→ Description of the task:
What you should give back is a precise copy of the lines below from the one containing "Modern Door Single in Black Sh..." through the one containing "curation with human intimacy, the desire to", with no pictures.

→ Extracted material:

Content starts

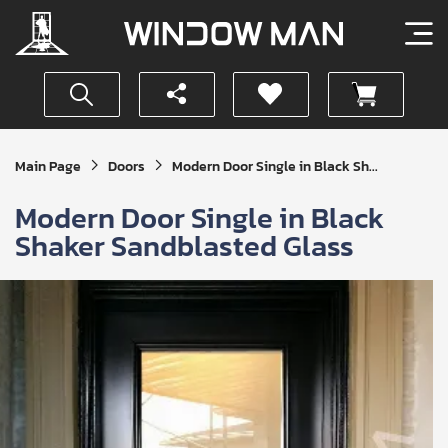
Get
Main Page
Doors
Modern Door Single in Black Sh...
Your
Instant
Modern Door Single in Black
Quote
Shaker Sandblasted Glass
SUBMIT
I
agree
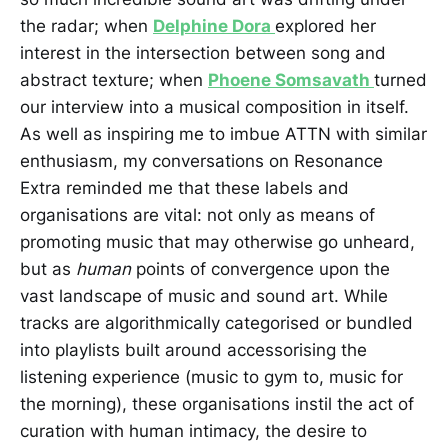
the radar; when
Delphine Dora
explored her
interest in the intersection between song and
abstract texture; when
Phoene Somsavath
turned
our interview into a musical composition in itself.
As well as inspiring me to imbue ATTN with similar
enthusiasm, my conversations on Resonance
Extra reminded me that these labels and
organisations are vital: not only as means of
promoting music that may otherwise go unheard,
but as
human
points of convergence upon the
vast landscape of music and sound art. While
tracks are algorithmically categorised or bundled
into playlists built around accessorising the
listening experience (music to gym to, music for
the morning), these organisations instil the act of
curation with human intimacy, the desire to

Content ends
Content starts

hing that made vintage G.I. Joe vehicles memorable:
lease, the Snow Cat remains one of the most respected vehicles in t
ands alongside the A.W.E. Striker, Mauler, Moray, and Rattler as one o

Content ends

→ Response to this exercise:
Modern Door Single in Black Sh...
Your
Instant
Modern Door Single in Black
Quote
Shaker Sandblasted Glass
SUBMIT
I
agree
the radar; when
Delphine Dora
explored her
interest in the intersection between song and
abstract texture; when
Phoene Somsavath
turned
our interview into a musical composition in itself.
As well as inspiring me to imbue ATTN with similar
enthusiasm, my conversations on Resonance
Extra reminded me that these labels and
organisations are vital: not only as means of
promoting music that may otherwise go unheard,
but as
human
points of convergence upon the
vast landscape of music and sound art. While
tracks are algorithmically categorised or bundled
into playlists built around accessorising the
listening experience (music to gym to, music for
the morning), these organisations instil the act of
curation with human intimacy, the desire to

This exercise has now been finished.